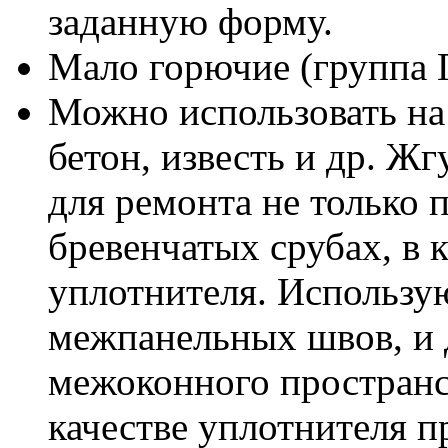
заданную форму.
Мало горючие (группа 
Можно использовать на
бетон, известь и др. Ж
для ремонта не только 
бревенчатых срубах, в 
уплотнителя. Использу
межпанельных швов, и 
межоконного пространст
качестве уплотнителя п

******************************

Directions ::
Extract exactly the lines between the line containing "Мало горючие (группа" and the end of the data, including both.

Completed task ::
Мало горючие (группа 
Можно использовать на
бетон, известь и др. Ж
для ремонта не только 
бревенчатых срубах, в 
уплотнителя. Использу
межпанельных швов, и 
межоконного пространст
качестве уплотнителя п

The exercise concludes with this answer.